A single tool solves one problem. A pipeline solves the complete analytics challenge:

Raw Stream Data (100K events/sec)
    |
    v
Step 1: Bloom Filter - "Have we seen this user before?"
    |
    v
Step 2: HyperLogLog - "How many unique users?"
    |
    v
Step 3: Count-Min Sketch - "How many times did each action occur?"
    |
    v
Step 4: FAISS - "Which items are most similar to this user's profile?"
    |
    v
Real-Time Dashboard / Recommendation Engine / Alert System

The Complete Pipeline Implementation

import random
import time
from collections import defaultdict

class StreamProcessor:
    """Complete stream processor integrating all probabilistic data structures"""
    
    def __init__(self):
        # Bloom Filter: 1M items, 1% FP rate -> ~1.2 MB
        self.bloom = BloomFilter(1_000_000, 0.01)
        # HyperLogLog: b=14 -> 16 KB, ~0.81% error
        self.hll = HyperLogLog(b=14)
        # Count-Min Sketch: 1% error, 99% confidence -> ~5 KB
        self.cms = CountMinSketch(epsilon=0.005, delta=0.01)
        
        self.processed_count = 0
        self.start_time = None
    
    def process_item(self, user_id: str, action: str, value: float = None) -> dict:
        """Process a single stream data item"""
        if self.start_time is None:
            self.start_time = time.time()
        
        self.processed_count += 1
        
        # Step 1: Bloom Filter - new or returning user?
        is_new = not self.bloom.check(user_id)
        self.bloom.add(user_id)
        
        # Step 2: HyperLogLog - count unique users
        self.hll.add(user_id)
        
        # Step 3: Count-Min Sketch - count action frequency
        self.cms.add(action)
        if value is not None:
            self.cms.add(f"value_{action}", int(value))
        
        return {
            "is_new_user": is_new,
            "unique_users_est": self.hll.count(),
            f"{action}_count_est": self.cms.estimate(action),
        }
    
    def get_stats(self) -> dict:
        """Get current processing statistics"""
        elapsed = time.time() - self.start_time if self.start_time else 0
        return {
            "processed": self.processed_count,
            "elapsed_sec": round(elapsed, 2),
            "throughput": int(self.processed_count / elapsed) if elapsed > 0 else 0,
            "unique_users_est": self.hll.count(),
            "memory_usage_kb": self._estimate_memory(),
        }
    
    def _estimate_memory(self) -> int:
        # Bloom: ~1.2 MB for 1M items, 1% FP
        # HLL: 16 KB for b=14
        # CMS: ~40 KB for epsilon=0.005
        return 1256  # KB total

# Simulate 100K stream events
processor = StreamProcessor()
print("=== Real-Time Stream Processing Simulation ===")
print()

for i in range(100_000):
    user_id = f"user_{random.randint(1, 5000)}"
    action = random.choice(["view", "click", "add_cart", "purchase"])
    processor.process_item(user_id, action)
    
    if i % 20_000 == 0:
        stats = processor.get_stats()
        print(f"Processed {i:,} records...")
        print(f"  UV estimate: {stats['unique_users_est']:,}")
        print(f"  Throughput: {stats['throughput']:,} records/sec")

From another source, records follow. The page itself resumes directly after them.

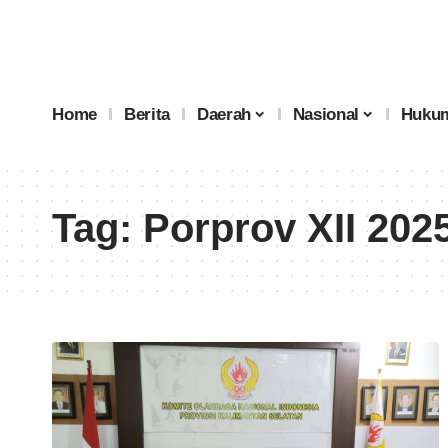
Home
Berita
Daerah
Nasional
Hukum
Tag:
Porprov XII 202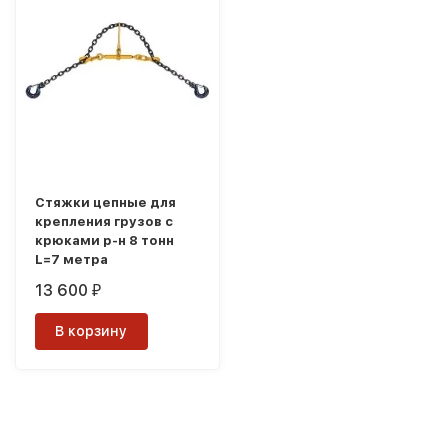
Стяжки цепные для
крепления грузов с
крюками р-н 8 тонн
L=7 метра
13 600
₽
В корзину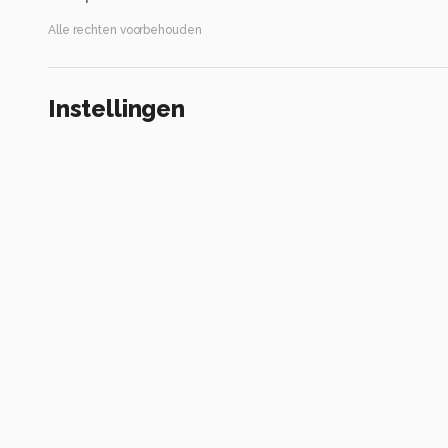
Alle rechten voorbehouden
Instellingen
Gebruikte apparatuur
Sony Cyber-shot DSC-H20
ISO 80 ·
ƒ/2.8 ·
1/60s ·
6mm
Flitser uit, verplichte modus
Alle foto informatie tonen
Categorie
Natuur
Automatische tags
sony
dsc-s90
iso 80
diafragma ƒ/2.8
sluitertijd 1/60s
bra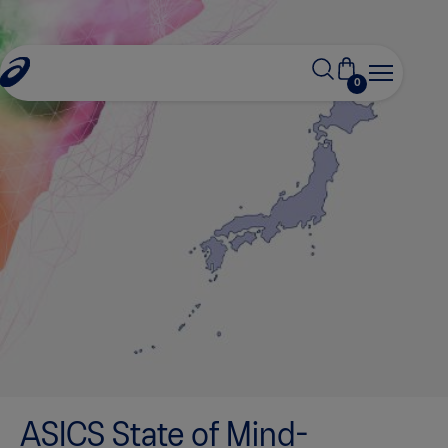
0
ASICS State of Mind-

stats = processor.get_stats()
print(f"\n=== Final Statistics ===")
print(f"Total processed: {stats['processed']:,}")
print(f"Elapsed: {stats['elapsed_sec']} sec")
print(f"Throughput: {stats['throughput']:,} records/sec")
print(f"Unique users (est): {stats['unique_users_est']:,}")
print(f"Actual unique users: 5,000")
print(f"Memory usage: ~{stats['memory_usage_kb']} KB")

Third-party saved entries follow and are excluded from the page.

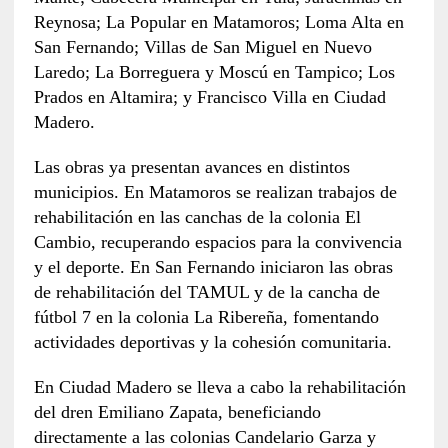
Reynosa; La Popular en Matamoros; Loma Alta en
San Fernando; Villas de San Miguel en Nuevo
Laredo; La Borreguera y Moscú en Tampico; Los
Prados en Altamira; y Francisco Villa en Ciudad
Madero.
Las obras ya presentan avances en distintos
municipios. En Matamoros se realizan trabajos de
rehabilitación en las canchas de la colonia El
Cambio, recuperando espacios para la convivencia
y el deporte. En San Fernando iniciaron las obras
de rehabilitación del TAMUL y de la cancha de
fútbol 7 en la colonia La Ribereña, fomentando
actividades deportivas y la cohesión comunitaria.
En Ciudad Madero se lleva a cabo la rehabilitación
del dren Emiliano Zapata, beneficiando
directamente a las colonias Candelario Garza y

# Compare with traditional approach
print(f"\nHashSet memory (est): ~{5000 * 50 / 1024:.1f} KB")
print(f"Memory savings: ~{stats['memory_usage_kb'] / (5000 * 50 / 1024):.1f}x")

Production Considerations

Throughput Optimization

The pipeline can process over 1 million events per second per core. The bottleneck is usually data ingestion (network I/O), not the algorithms themselves.

Distributed Deployment

In production, each server maintains its own sketches. Periodically merge to the master node:

# Merge HLL from 10 shards
master_hll = HyperLogLog(b=14)
for shard_hll in shard_hlls:
    for i in range(master_hll.m):
        master_hll.registers[i] = max(
            master_hll.registers[i],
            shard_hll.registers[i]
        )

# Merge CMS from 10 shards
master_cms = CountMinSketch(epsilon=0.005, delta=0.01)
for shard_cms in shard_cmss:
    master_cms.merge(shard_cms)

Visualization & Alerting

Processed data feeds into:

Grafana: Real-time dashboards for UV, trending products, error rates
Prometheus: Metrics storage with alert rules for anomaly detection
Kafka: Downstream processing for recommendation engine

Memory Comparison: Probabilistic vs Traditional

| Component | Traditional Approach | Memory | Probabilistic Approach | Memory | Savings | |-----------|:-------------------:|:------:|:---------------------:|:------:|:-------:| | UV Stats | HashSet (5K users) | ~250 KB | HyperLogLog | 16 KB | 15.6x | | Frequency | HashMap (1K items) | ~48 KB | Count-Min Sketch | 5 KB | 9.6x | | Dedup Check | HashSet (1M emails) | ~50 MB | Bloom Filter | 1.2 MB | 41.7x | | Total | | ~50 MB | | ~1.2 MB | ~40x |

Course Summary

| Chapter | Tool | Memory | Application | |:-------:|:----:|:------:|-------------| | 1 | Bloom Filter | 1.2 MB / 1M items | Set membership, cache filtering, crawl dedup | | 2 | HyperLogLog | 16 KB (b=14) | Cardinality estimation, UV stats, DB optimization | | 3 | Count-Min Sketch | ~5 KB | Frequency estimation, trending topics, DDoS detection | | 4 | FAISS | 1 GB / 1B vectors | Vector similarity, recommendations, RAG, semantic search | | 5 | Full Pipeline | ~1.2 MB total | Integrated real-time analytics |

These four probabilistic data structures form the core of modern big data and AI infrastructure. Google, Meta, Twitter, Netflix, and Cloudflare all use these techniques to process petabytes of data daily.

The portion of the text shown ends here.